** INFORMATION SHOWN **
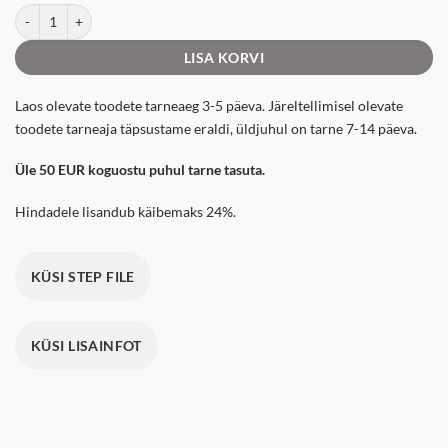
BPSM 1607 2000 kogus
LISA KORVI
Laos olevate toodete tarneaeg 3-5 päeva. Järeltellimisel olevate
toodete tarneaja täpsustame eraldi, üldjuhul on tarne 7-14 päeva.
Üle 50 EUR koguostu puhul tarne tasuta.
Hindadele lisandub käibemaks 24%.
KÜSI STEP FILE
KÜSI LISAINFOT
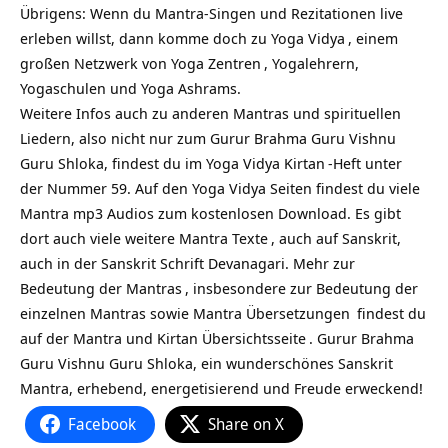
Übrigens: Wenn du Mantra-Singen und Rezitationen live
erleben willst, dann komme doch zu
Yoga Vidya
, einem
großen Netzwerk von
Yoga Zentren
, Yogalehrern,
Yogaschulen und Yoga Ashrams.
Weitere Infos auch zu anderen Mantras und spirituellen
Liedern, also nicht nur zum Gurur Brahma Guru Vishnu
Guru Shloka, findest du im Yoga Vidya
Kirtan
-Heft unter
der Nummer 59. Auf den Yoga Vidya Seiten findest du viele
Mantra mp3 Audios zum kostenlosen Download. Es gibt
dort auch viele weitere
Mantra Texte
, auch auf Sanskrit,
auch in der Sanskrit Schrift Devanagari. Mehr zur
Bedeutung der Mantras
, insbesondere zur Bedeutung der
einzelnen Mantras sowie
Mantra Übersetzungen
findest du
auf
der Mantra und Kirtan Übersichtsseite
. Gurur Brahma
Guru Vishnu Guru Shloka, ein wunderschönes Sanskrit
Mantra, erhebend, energetisierend und Freude erweckend!
Facebook
Share on X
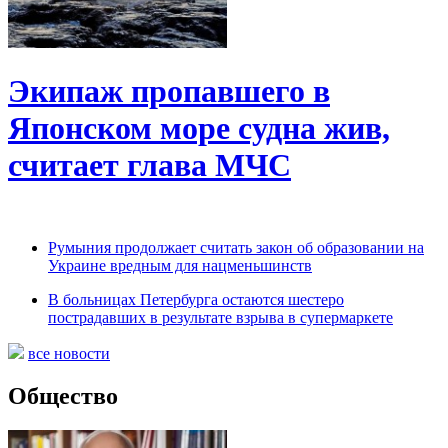
Экипаж пропавшего в
Японском море судна жив,
считает глава МЧС
Румыния продолжает считать закон об образовании на
Украине вредным для нацменьшинств
В больницах Петербурга остаются шестеро
пострадавших в результате взрыва в супермаркете
все новости
Общество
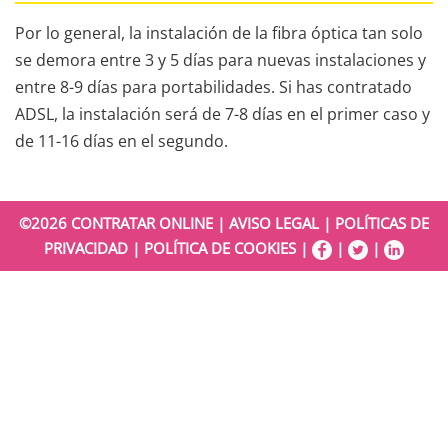
Por lo general, la instalación de la fibra óptica tan solo
se demora entre 3 y 5 días para nuevas instalaciones y
entre 8-9 días para portabilidades. Si has contratado
ADSL, la instalación será de 7-8 días en el primer caso y
de 11-16 días en el segundo.
©2026
CONTRATAR ONLINE
|
AVISO LEGAL
|
POLÍTICAS DE
PRIVACIDAD
|
POLÍTICA DE COOKIES
|
|
|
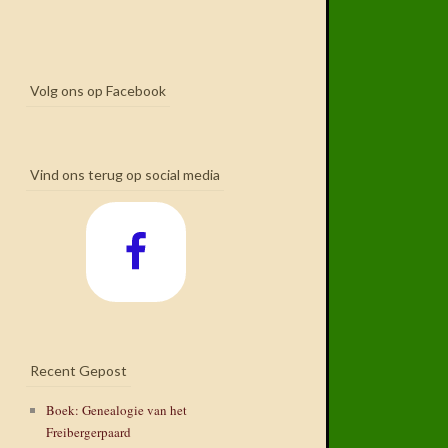
Volg ons op Facebook
Vind ons terug op social media
Recent Gepost
Boek: Genealogie van het
Freibergerpaard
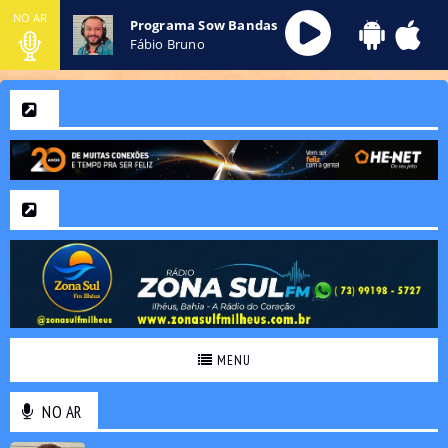
NO AR
Programa Sow Bandas
Fábio Bruno
MENU
NO AR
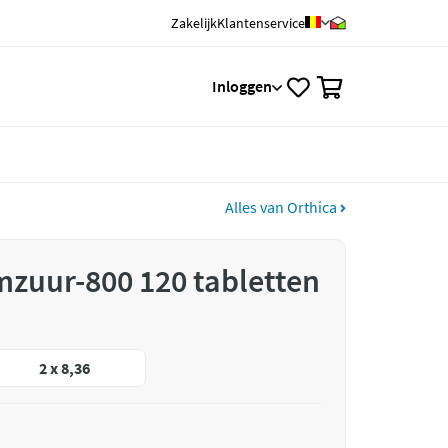
Zakelijk
Klantenservice
0
Inloggen
Alles van Orthica
mzuur-800 120 tabletten
2 x 8,36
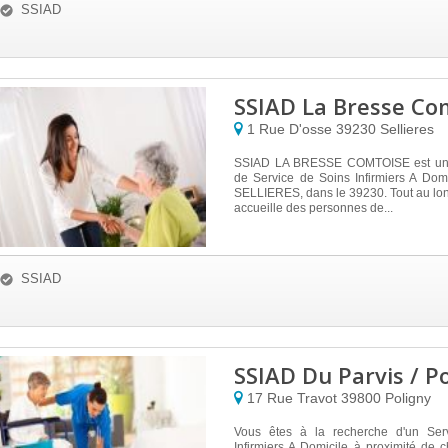
SSIAD
SSIAD La Bresse Co
1 Rue D'osse
39230
Sellieres
SSIAD LA BRESSE COMTOISE est un 
de Service de Soins Infirmiers A Domic
SELLIERES, dans le 39230. Tout au long
accueille des personnes de...
SSIAD
SSIAD Du Parvis / P
17 Rue Travot
39800
Poligny
Vous êtes à la recherche d'un Ser
Infirmiers A Domicile à proximité de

** WHAT THE TASK REQUIRES **
Only one stretch of the listing above is to be duplicated: the lines from the one containing "Üle 50 EUR koguostu puhul tarne tasuta." through the one containing "Weitere Infos auch", both included. Copy them exactly, minus the pictures.

** THE COMPLETED TASK **
Üle 50 EUR koguostu puhul tarne tasuta.
Hindadele lisandub käibemaks 24%.
KÜSI STEP FILE
KÜSI LISAINFOT
Übrigens: Wenn du Mantra-Singen und Rezitationen live
erleben willst, dann komme doch zu
Yoga Vidya
, einem
großen Netzwerk von
Yoga Zentren
, Yogalehrern,
Yogaschulen und Yoga Ashrams.
Weitere Infos auch zu anderen Mantras und spirituellen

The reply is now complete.